The MVL procedure entitles Directors/Shareholders to apply for Business Asset Disposal Relief, formerly known as Entrepreneurs’ Relief. If eligible, Directors can reduce their tax rate on profits to 18%, though Business Asset Disposal Relief can only apply to a lifetime limit of £1 million. If you are unsure whether you qualify for Business Asset Disposal Relief or have questions about how it works, read our complete guide to the process.
How to close a dormant company via CVL
If your dormant company is insolvent — meaning it cannot repay its debts within a 12-month period — a Creditors’ Voluntary Liquidation (CVL) is often the most appropriate course of action. This process allows Directors to voluntarily close the company and appoint a licensed Insolvency Practitioner of their choice as liquidator, rather than waiting for creditors to act.
The Insolvency Practitioner will assess and sell the company’s assets, using the proceeds to repay creditors as a priority. In most cases, there are no remaining funds for shareholders. Entering into a CVL demonstrates that Directors are acting responsibly and in the interests of creditors, helping to reduce the risk of allegations of wrongful trading or misconduct.
In more serious cases, a Compulsory Liquidation may occur when a creditor attempts to force your company out of business to recover debts owed to them. If your creditors are successful in their petition, your company will be forced into liquidation, and all its assets will be sold to generate funds to repay outstanding debts. Clarke Bell can help if you’ve been issued a winding-up petition.
Common mistakes to avoid
While closing a dormant company is generally straightforward, common mistakes can lead to delays, objections, or even legal complications. Many Directors assume that because the company is inactive, the closure process will be simple and risk-free — but this is not always the case. Failing to follow the correct procedure or overlooking key obligations can result in unnecessary stress and, in some cases, financial consequences for the Company Directors. Closing a dormant company is relatively straightforward, but there are several common pitfalls.
1. Applying with outstanding debts
- Creditors can block your application and potentially take legal action.
2. Forgetting HMRC
- Failing to inform HMRC can lead to penalties or delays.
3. Leaving assets in the company
- Any remaining assets will be lost to the Crown after dissolution.
4. Missing filing deadlines
- Even dormant companies must stay compliant until closure is complete.
5. Using the wrong closure method
- If your company has assets or debts, a strike-off may not be appropriate.
Clarke Bell can help
If you are considering closing your dormant company, let Clarke Bell help.

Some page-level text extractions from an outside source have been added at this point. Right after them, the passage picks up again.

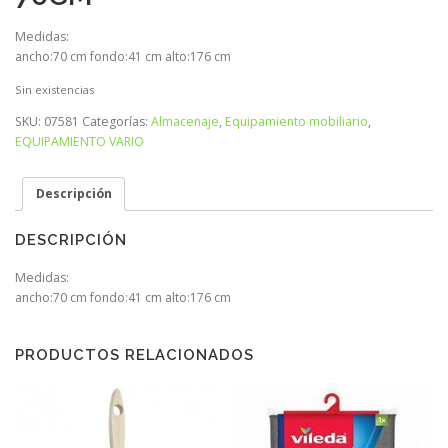
Medidas:
ancho:70 cm fondo:41 cm alto:176 cm
Sin existencias
SKU:
07581
Categorías:
Almacenaje
,
Equipamiento mobiliario
,
EQUIPAMIENTO VARIO
Descripción
DESCRIPCIÓN
Medidas:
ancho:70 cm fondo:41 cm alto:176 cm
PRODUCTOS RELACIONADOS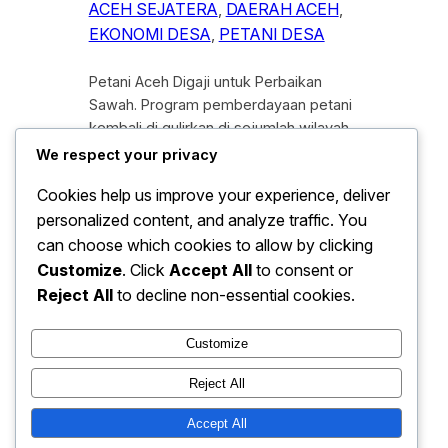
ACEH SEJATERA
, 
DAERAH ACEH
, 
EKONOMI DESA
, 
PETANI DESA
Petani Aceh Digaji untuk Perbaikan
Sawah. Program pemberdayaan petani
kembali di gulirkan di sejumlah wilayah
Aceh sebagai upaya memperkuat
We respect your privacy
sektor pertanian sekaligus menjaga
Cookies help us improve your experience, deliver
keberlanjutan lahan sawah. Melalui
personalized content, and analyze traffic. You
skema padat karya, para petani tidak
hanya berperan sebagai penerima
can choose which cookies to allow by clicking
manfaat, tetapi juga di libatkan secara
Customize
. Click
Accept All
to consent or
aktif dalam proses perbaikan dan
Reject All
to decline non-essential cookies.
pemeliharaan sawah. Dengan demikian,
kesejahteraan petani diharapkan…
Customize
Reject All
Accept All
baju hari ini
Instagram
Faceboo
X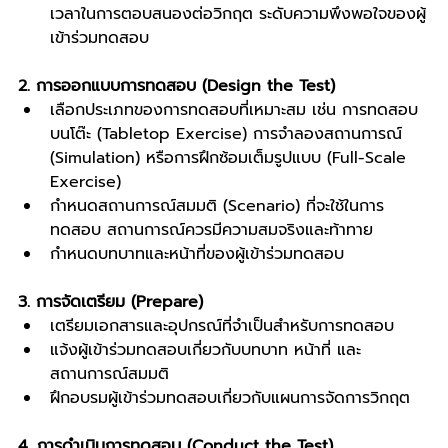
เวลาในการตอบสนองต่อวิกฤต ระดับความพึงพอใจของผู้
เข้าร่วมทดสอบ
2. การออกแบบการทดสอบ (Design the Test)
เลือกประเภทของการทดสอบที่เหมาะสม เช่น การทดสอบ
บนโต๊ะ (Tabletop Exercise) การจำลองสถานการณ์ 
(Simulation) หรือการฝึกซ้อมเต็มรูปแบบ (Full-Scale 
Exercise)
กำหนดสถานการณ์สมมติ (Scenario) ที่จะใช้ในการ
ทดสอบ สถานการณ์ควรมีความสมจริงและท้าทาย
กำหนดบทบาทและหน้าที่ของผู้เข้าร่วมทดสอบ
3. การจัดเตรียม (Prepare)
เตรียมเอกสารและอุปกรณ์ที่จำเป็นสำหรับการทดสอบ
แจ้งผู้เข้าร่วมทดสอบเกี่ยวกับบทบาท หน้าที่ และ
สถานการณ์สมมติ
ฝึกอบรมผู้เข้าร่วมทดสอบเกี่ยวกับแผนการจัดการวิกฤต
4. การดำเนินการทดสอบ (Conduct the Test)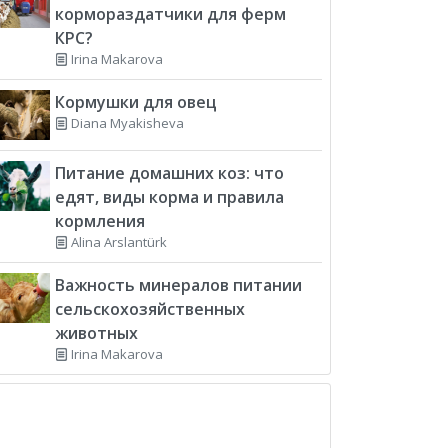
кормораздатчики для ферм
КРС?
Irina Makarova
Кормушки для овец
Diana Myakisheva
Питание домашних коз: что
едят, виды корма и правила
кормления
Alina Arslantürk
Важность минералов питании
сельскохозяйственных
животных
Irina Makarova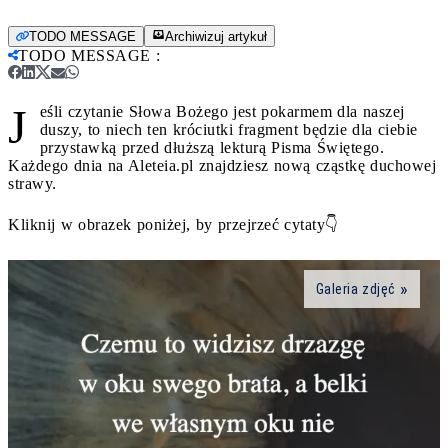
TODO MESSAGE
Archiwizuj artykuł
TODO MESSAGE
:
J
eśli czytanie Słowa Bożego jest pokarmem dla naszej
duszy, to niech ten króciutki fragment będzie dla ciebie
przystawką przed dłuższą lekturą Pisma Świętego.
Każdego dnia na Aleteia.pl znajdziesz nową cząstkę duchowej
strawy.
Kliknij w obrazek poniżej, by przejrzeć cytaty👇
Galeria zdjęć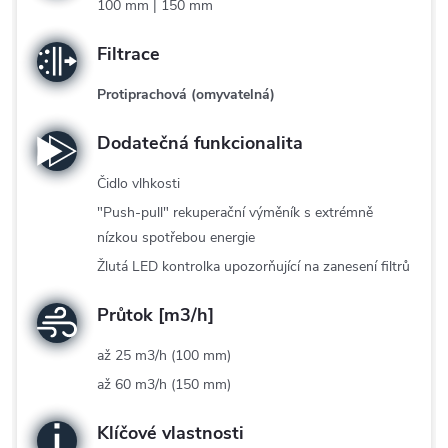
100 mm | 150 mm
Filtrace
Protiprachová (omyvatelná)
Dodatečná funkcionalita
Čidlo vlhkosti
"Push-pull" rekuperační výměník s extrémně
nízkou spotřebou energie
Žlutá LED kontrolka upozorňující na zanesení filtrů
Průtok [m3/h]
až 25 m3/h (100 mm)
až 60 m3/h (150 mm)
Klíčové vlastnosti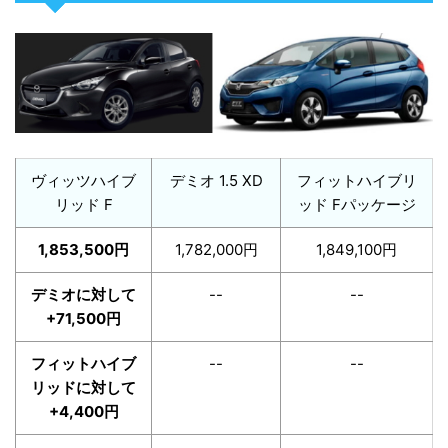
ヴィッツハイブ
デミオ 1.5 XD
フィットハイブリ
リッド F
ッド Fパッケージ
1,853,500円
1,782,000円
1,849,100円
デミオに対して
--
--
+71,500円
フィットハイブ
--
--
リッドに対して
+4,400円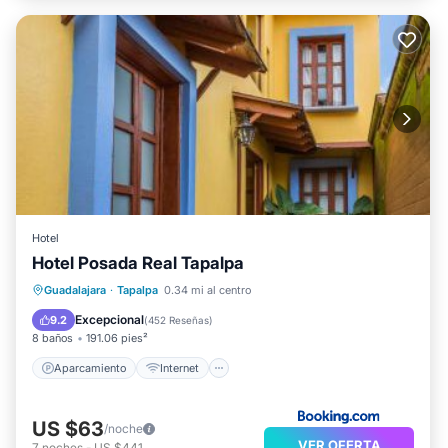
Hotel
Hotel Posada Real Tapalpa
Aparcamiento
Internet
Guadalajara
·
Tapalpa
0.34 mi al centro
Apto para niños
Seguridad/Protección
Excepcional
9.2
(
452 Reseñas
)
8 baños
191.06 pies²
Aparcamiento
Internet
US $63
/noche
VER OFERTA
7
noches
-
US $441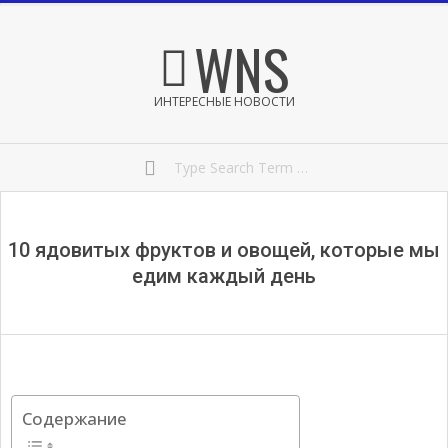
Skip
Secondary
WNS
to
Navigation
content
Menu
ИНТЕРЕСНЫЕ НОВОСТИ
Search
10 ядовитых фруктов и овощей, которые мы
едим каждый день
Содержание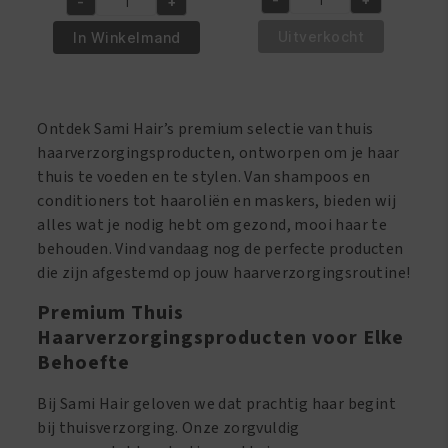
-
+
was:
is:
was:
is:
TGIN
TGIN
€23.95.
€21.95.
€23.95.
€21.95.
Honey
Green
Uitverkocht
In Winkelmand
Miracle
Tea
Hair
Super
Mask
Moist
Ontdek Sami Hair’s premium selectie van thuis
354ml
Leave
haarverzorgingsproducten, ontworpen om je haar
aantal
in
thuis te voeden en te stylen. Van shampoos en
Conditioner
conditioners tot haaroliën en maskers, bieden wij
384ml
alles wat je nodig hebt om gezond, mooi haar te
aantal
behouden. Vind vandaag nog de perfecte producten
die zijn afgestemd op jouw haarverzorgingsroutine!
Premium Thuis
Haarverzorgingsproducten voor Elke
Behoefte
Bij Sami Hair geloven we dat prachtig haar begint
bij thuisverzorging. Onze zorgvuldig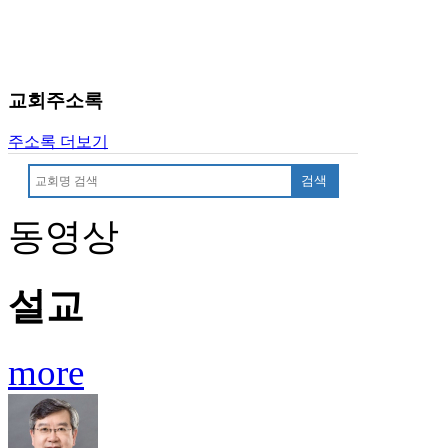
알
리
스
구
입
교회주소록
돔
클
주소록 더보기
럽
DOMCLUB
검색
실
시
동영상
간
무
료
설교
채
팅
돔
more
클
럽
DOMCLUB.top
유
머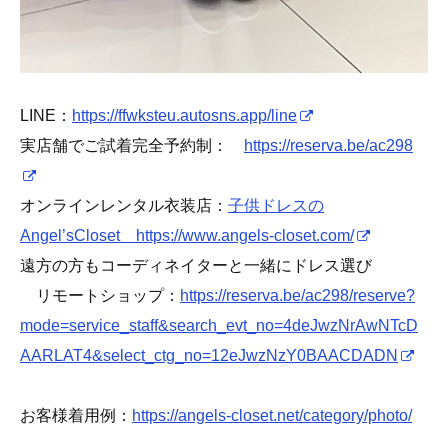
LINE：
https://ffwksteu.autosns.app/line
実店舗でご試着完全予約制：
https://reserva.be/ac298
オンラインレンタル衣装店：
子供ドレスの
Angel’sCloset https://www.angels-closet.com/
遠方の方もコーディネイターと一緒にドレス選び
リモートショップ：
https://reserva.be/ac298/reserve?
mode=service_staff&search_evt_no=4deJwzNrAwNTcD
AARLAT4&select_ctg_no=12eJwzNzY0BAACDADN
お客様着用例：
https://angels-closet.net/category/photo/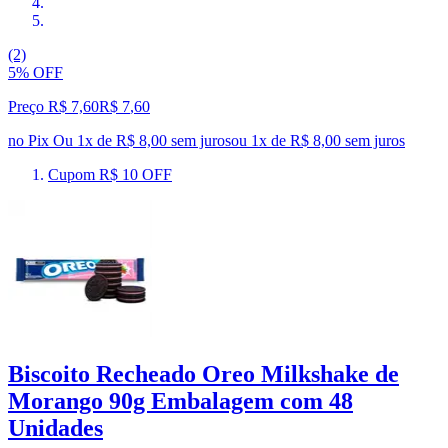
(2)
5% OFF
Preço R$ 7,60
R$
7
,
60
no Pix
Ou 1x de R$ 8,00 sem juros
ou
1
x de
R$ 8,00
sem juros
Cupom R$ 10 OFF
Biscoito Recheado Oreo Milkshake de
Morango 90g Embalagem com 48
Unidades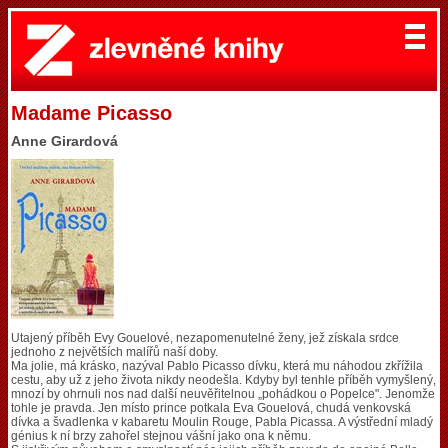
Madame Picasso
Anne Girardová
Utajený příběh Evy Gouelové, nezapomenutelné ženy, jež získala srdce
jednoho z největších malířů naší doby.
Ma jolie, má krásko, nazýval Pablo Picasso dívku, která mu náhodou zkřížila
cestu, aby už z jeho života nikdy neodešla. Kdyby byl tenhle příběh vymyšlený,
mnozí by ohrnuli nos nad další neuvěřitelnou „pohádkou o Popelce". Jenomže
tohle je pravda. Jen místo prince potkala Eva Gouelová, chudá venkovská
dívka a švadlenka v kabaretu Moulin Rouge, Pabla Picassa. A výstřední mladý
génius k ní brzy zahořel stejnou vášní jako ona k němu.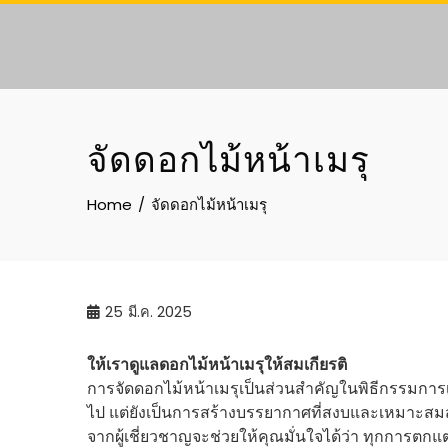
Skip
to
content
จัดดอกไม้หน้าเมรุ
Home
จัดดอกไม้หน้าเมรุ
25
มี.ค. 2025
ให้เราดูแลดอกไม้หน้าเมรุให้สมเกียรติ
การจัดดอกไม้หน้าเมรุเป็นส่วนสำคัญในพิธีกรรมการเสี
ไป แต่ยังเป็นการสร้างบรรยากาศที่สงบและเหมาะสมสำ
จากผู้เชี่ยวชาญจะช่วยให้คุณมั่นใจได้ว่า ทุกการตก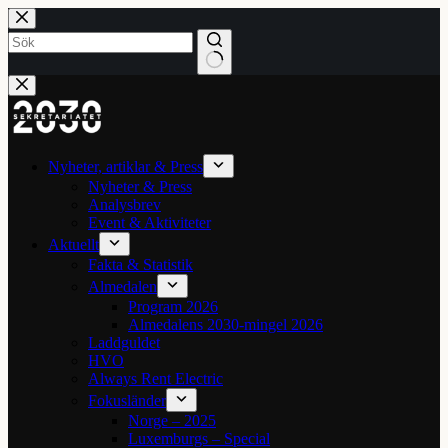
Hoppa
till
innehåll
Inga
resultat
Nyheter, artiklar & Press
Nyheter & Press
Analysbrev
Event & Aktiviteter
Aktuellt
Fakta & Statistik
Almedalen
Program 2026
Almedalens 2030-mingel 2026
Laddguldet
HVO
Always Rent Electric
Fokusländer
Norge – 2025
Luxemburgs – Special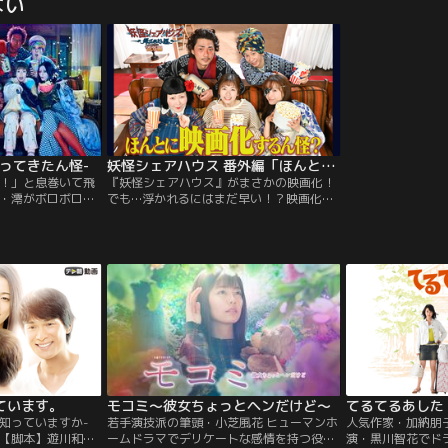
ない
み、NYの街を救う
目惚れし、毎日あの手この手で愛を告白し
った特製スーツに
ある日、スターク
続ける。ルーシーは彼の優しさと愛に触
べくパトロールの
ー”が、巨大な翼を
れ、毎日恋に落ちるのだが…。
に恨みを抱く“バ
る。
装着しNYを危機
ってきたん怪-
妖怪シェアハウス 番外編「ほんとに映画化するん怪？」
！」と息巻いて飛
『妖怪シェアハウス』がまさかの映画化！
・澪がボロボロに
でも…浮かれるにはまだ早い！？映画化を
り！？“闇落ち”し
実現＆ヒットさせるべく、妖怪たちが右往
？スケールアップ
左往するドタバタ奔走ストーリー！
ています。
モコミ～彼女ちょっとヘンだけど～
てるてるあした
知っていますか-
若手演技派の筆頭・小芝風花 ヒューマンホ
人気作家・加納朋
×【脚本】遊川和
ームドラマでデリケートな感情を持つ役柄
演・黒川智花でド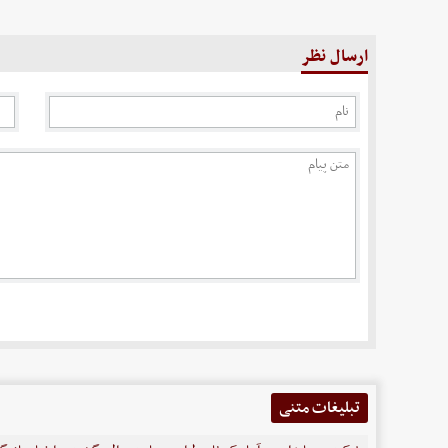
ارسال نظر
تبلیغات متنی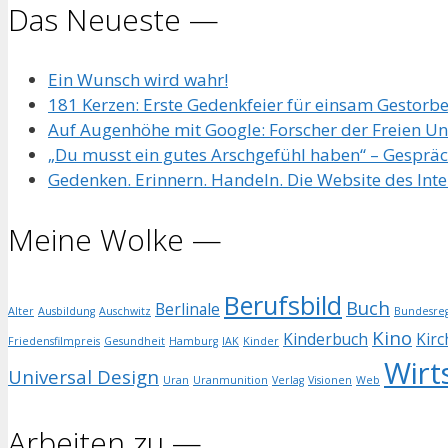
Das Neueste —
Ein Wunsch wird wahr!
181 Kerzen: Erste Gedenkfeier für einsam Gestorb
Auf Augenhöhe mit Google: Forscher der Freien Univ
„Du musst ein gutes Arschgefühl haben“ – Gespräc
Gedenken. Erinnern. Handeln. Die Website des Int
Meine Wolke —
Berufsbild
Buch
Berlinale
Alter
Ausbildung
Auschwitz
Bundesreg
Kino
Kinderbuch
Kirc
Friedensfilmpreis
Gesundheit
Hamburg
IAK
Kinder
Wirt
Universal Design
Uran
Uranmunition
Verlag
Visionen
Web
Arbeiten zu —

We have three decades of experience in helping Directors find the best methods for closing their companies, and we can do the same for you. Contact us today for your free and confidential advice, and find out exactly what we can do for you.
Contact us today to arrange a free consultation with one of our experienced advisers.
Frequently asked questions
Can I close a dormant company myself?
Yes, if the company has no debts and meets the criteria for strike-off. Speak to your accountant if you have any queries about it.
Do I need to pay tax when closing a dormant company?
Usually not, but you must ensure all tax obligations are settled before closure. Your accountant will be able to advise you about this.
How do you notify HMRC that a company has stopped trading?
You notify HMRC that a company has stopped trading by submitting a final Corporation Tax return (CT600) and marking it as the final return. This should include final accounts covering the last trading period and confirm the date the company ceased trading.
What happens if I don’t close a dormant company?
You must continue filing accounts and statements, or risk penalties and eventual compulsory strike-off.
Can a dissolved company be restored?
Yes, but the process can be complex and costly.